Optic nerve hypoplasia (ONH) is an increasingly recognized cause of congenital blindness in children; however, there is significant discord regarding its incidence and the rate of associated conditions.
To determine the incidence of ONH and the rate of associated endocrine, neurologic, and developmental abnormalities among a population-based cohort of pediatric patients.
Retrospective, population-based study.
Olmsted County, Minnesota (95.7% white in 1990).
All pediatric residents (aged <19 years) of Olmstead County, diagnosed as having ONH from January 1, 1984, through December 31, 2008.
Main Outcomes and Measures
Incidence of ONH and the rate of associated endocrine, neurologic, and developmental abnormalities.

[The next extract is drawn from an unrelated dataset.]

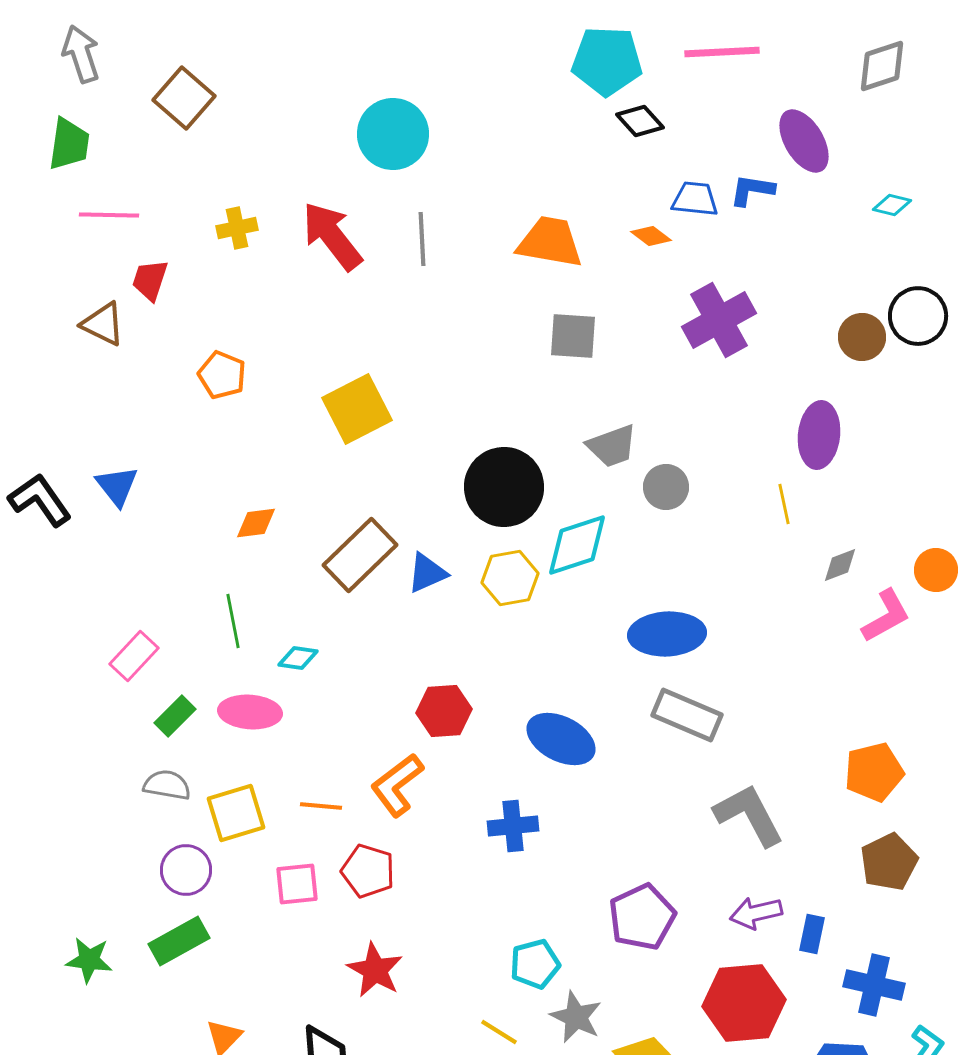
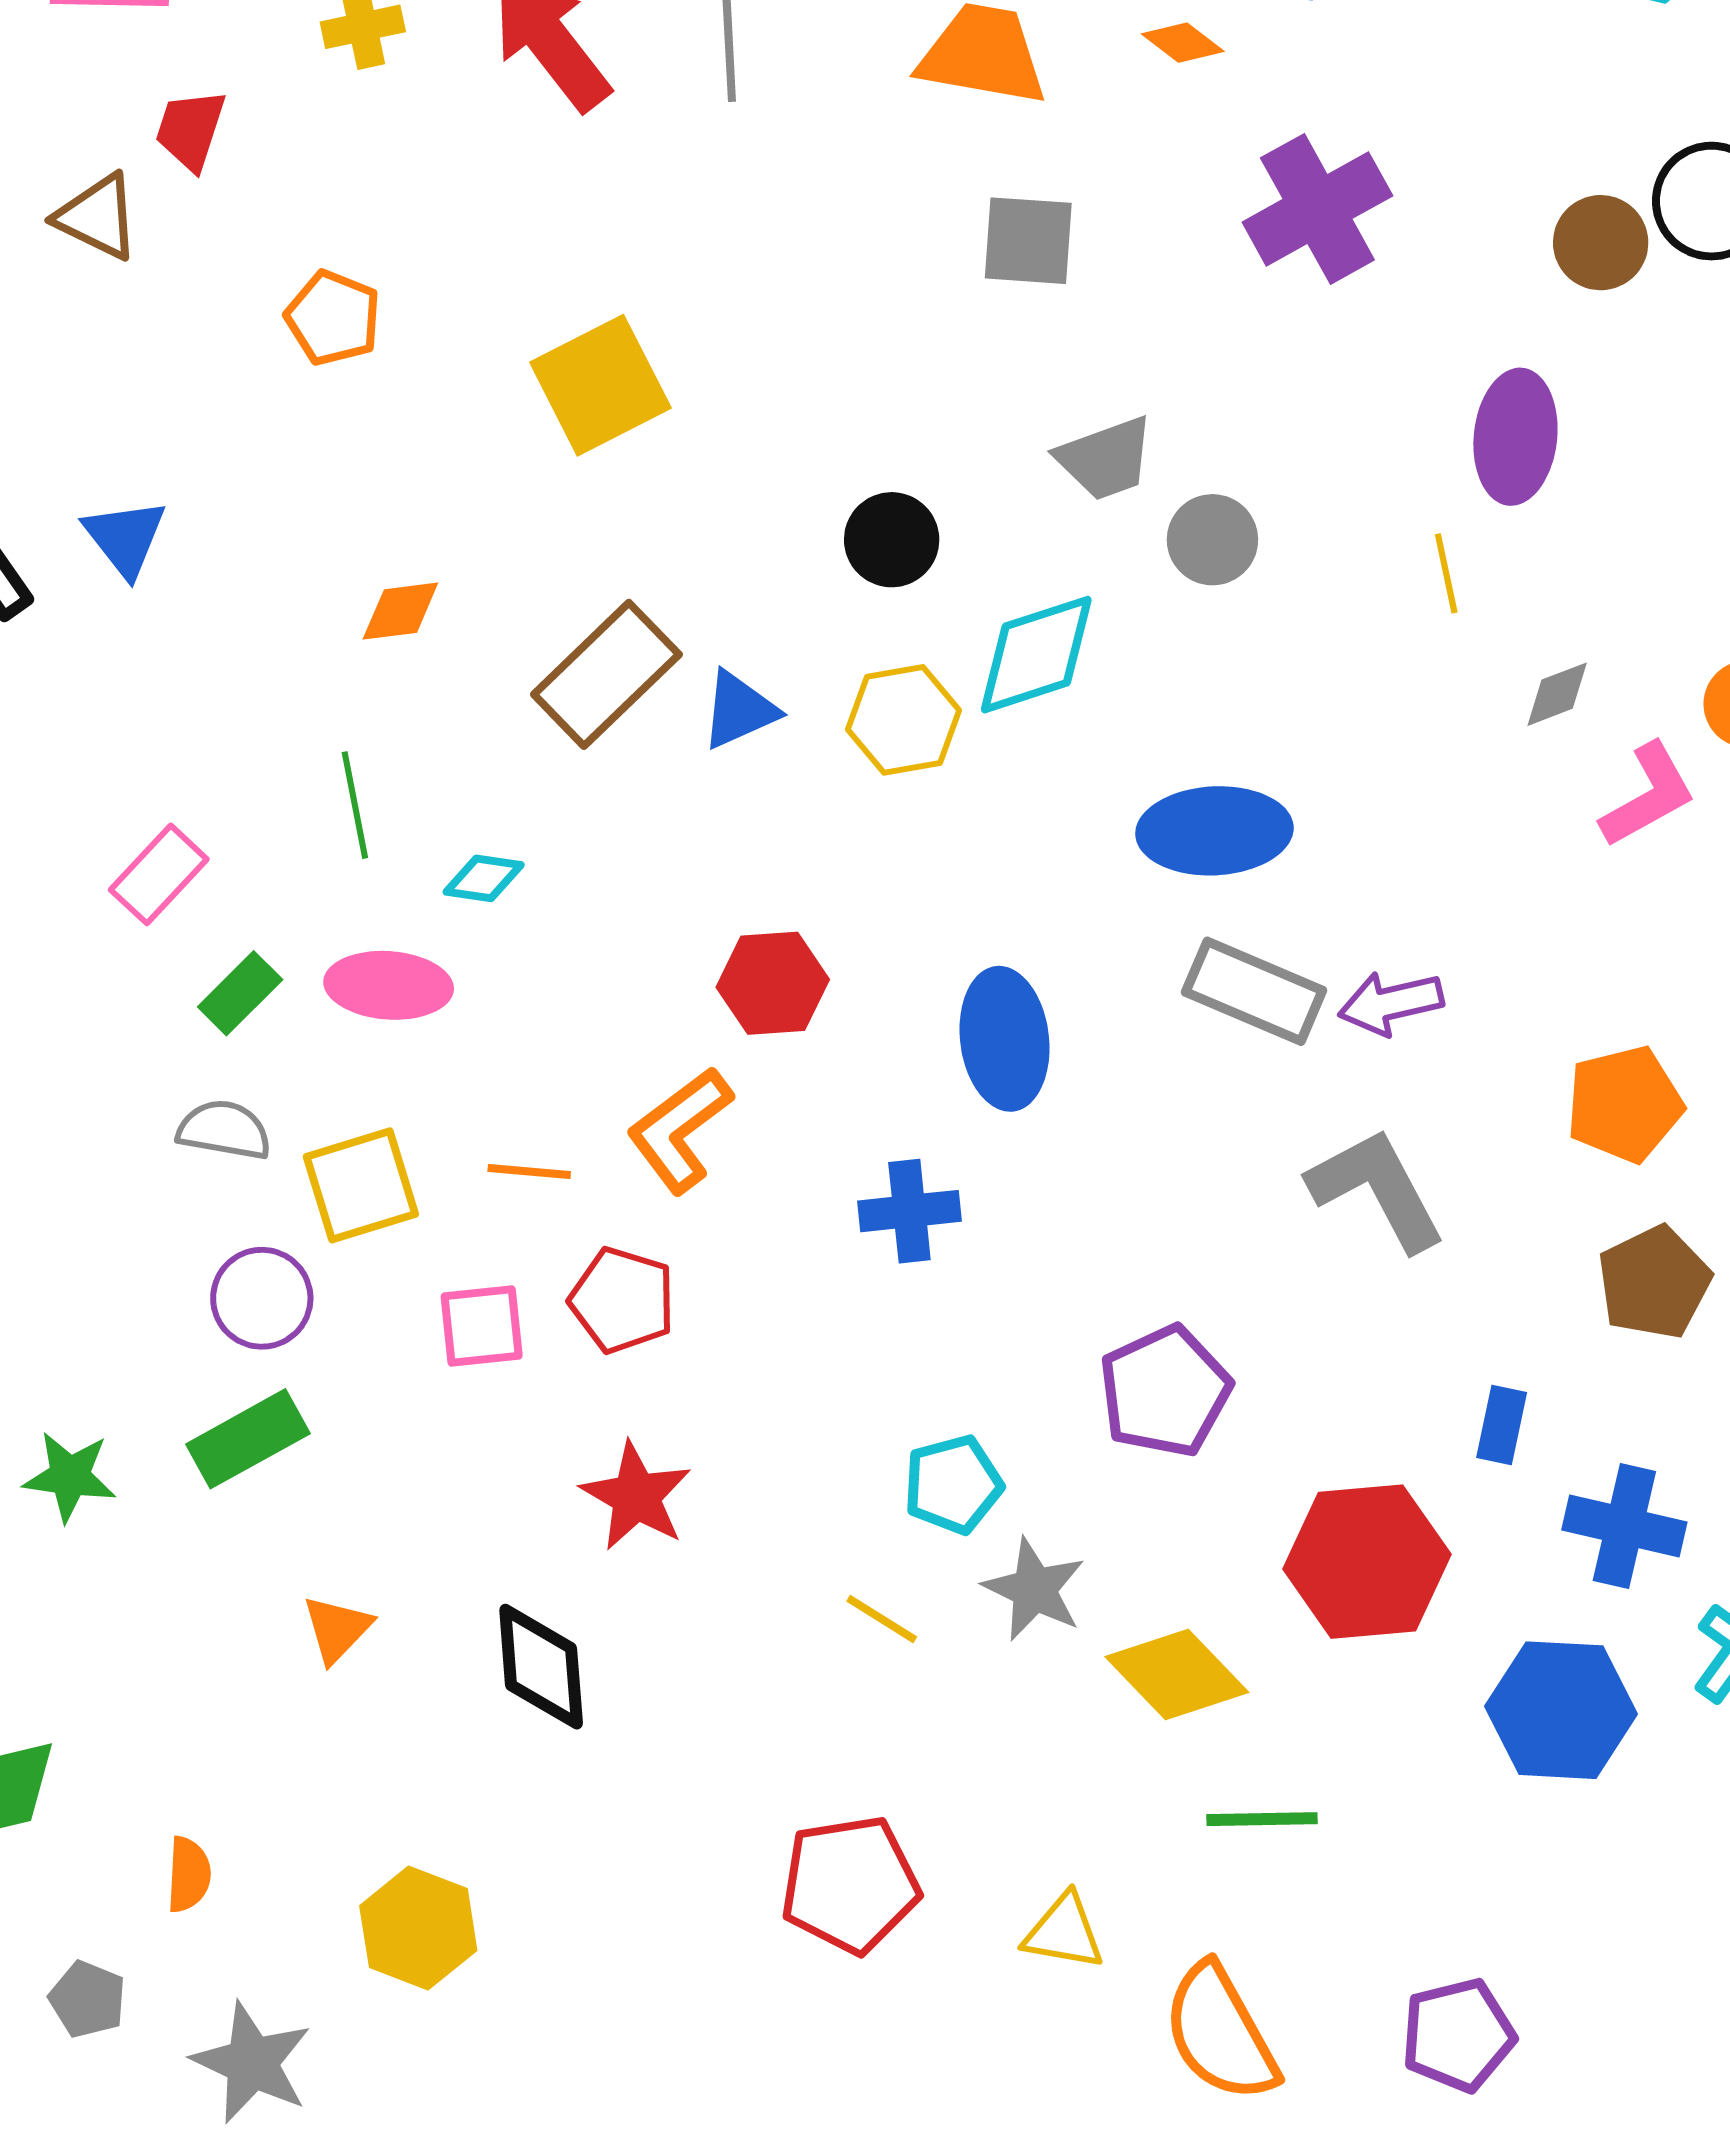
black circle: (504, 487) -> (892, 540), size x0.6
blue ellipse: (561, 739) -> (1005, 1039), turned 56
purple arrow: (756, 913) -> (1391, 1003), moved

Optic nerve hypoplasia was diagnosed in 19 pediatric patients during the 25-year study period, for an annual incidence of 2.4 (95% CI, 1.2-3.5) per 100 000 residents younger than 19 years or 1 in 2287 live births. The mean age at diagnosis was 2.1 years, and 10 (53%) patients were male. Commonly associated perinatal conditions included primiparity in 8 patients (42%), premature birth in 6 (32%), and maternal diabetes mellitus in 3 (16%). Of the 19 study patients, 16 (84%) had bilateral involvement at initial examination, 9 (47%) had decreased visual acuity, 8 (42%) had strabismus, and 5 (26%) had nystagmus. Systemic conditions included developmental delay in 12 (63%), neurologic deficits in 10 (53%), and endocrine dysfunction in 5 (26%).
Conclusions and Relevance
This population-based study demonstrated an incidence of ONH of 1 in 2287 live births. More than half of the patients had developmental and neurologic deficits, and one-fourth had a diagnosis of endocrine dysfunction.